La décision est prise, nous allons accueillir un enfant.

— Non, me dit-il, deux.

— Deux !

Après tout, j’ai de belles et longues années devant moi pour offrir à deux petits êtres tout ce que peut donner une famille, joie, bonheur et sécurité.

Ce week-end, comme la maisonnée est réunie autour de la grande table de ferme, c’est le moment d’annoncer notre projet. Mes deux grandes filles exultent. La réaction de mon beau-père s’avère plus frileuse face à notre choix. Sa peur est justifiée. Deux enfants de couleur dans le bourg ne s’est encore jamais vu...
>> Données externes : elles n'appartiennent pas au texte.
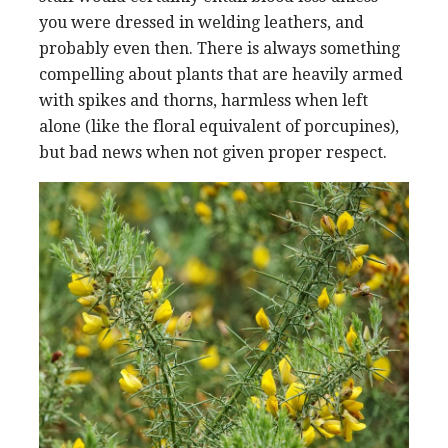
you were dressed in welding leathers, and
probably even then. There is always something
compelling about plants that are heavily armed
with spikes and thorns, harmless when left
alone (like the floral equivalent of porcupines),
but bad news when not given proper respect.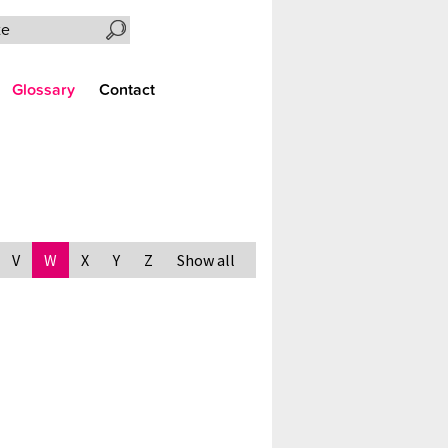
Search the site
Glossary
Contact
V
W
X
Y
Z
Show all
De bureau en bureau, du psychologue au sociologue, nous avons passé et réussi nos épreuves. Et au bout de sept mois, contre toute attente, nous avons été reçus à notre examen et possédons notre diplôme de parents adoptants : l’agrément. Le précieux document est rangé, comme un trésor inestimable. Il est le premier à rejoindre le « Lutin » noir, gros protège-documents, au si bel intitulé : Adoption.

Commence alors l'aventure, certains l'appellent "le parcours du combattant". J’ai vite compris pourquoi.
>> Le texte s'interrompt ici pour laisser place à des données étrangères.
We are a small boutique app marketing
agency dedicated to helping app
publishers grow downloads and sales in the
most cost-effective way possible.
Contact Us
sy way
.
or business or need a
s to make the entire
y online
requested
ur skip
Avoir deux filles biologiques me condamne la porte de beaucoup de pays. Notre choix s’arrête sur Haïti "la perle des Antilles" accolée à la riche république Dominicaine. Très croyants et pratiquants, les dirigeants n’acceptent que les couples mariés. Qu’à cela ne tienne, nous réunissons famille et amis, convoquons le maire et les témoins. Le mariage, cinq minutes chrono, tout au plus ! Quelques heures tout de même pour l’arroser avec nos invités.
Le lendemain, la vie de la maisonnée reprend son cours, avec son lot de charges et de soucis. Etonnamment, nous prenons tout bien, les mauvaises notes et avertissements, petits bulletins jaunes fluo du lycée, le cadavre de la poule dévorée par le chien de chasse du voisin… Tout passe au-dessus de notre tête, comme si un nuage de bonheur s’était accroché au chapeau de la cheminée.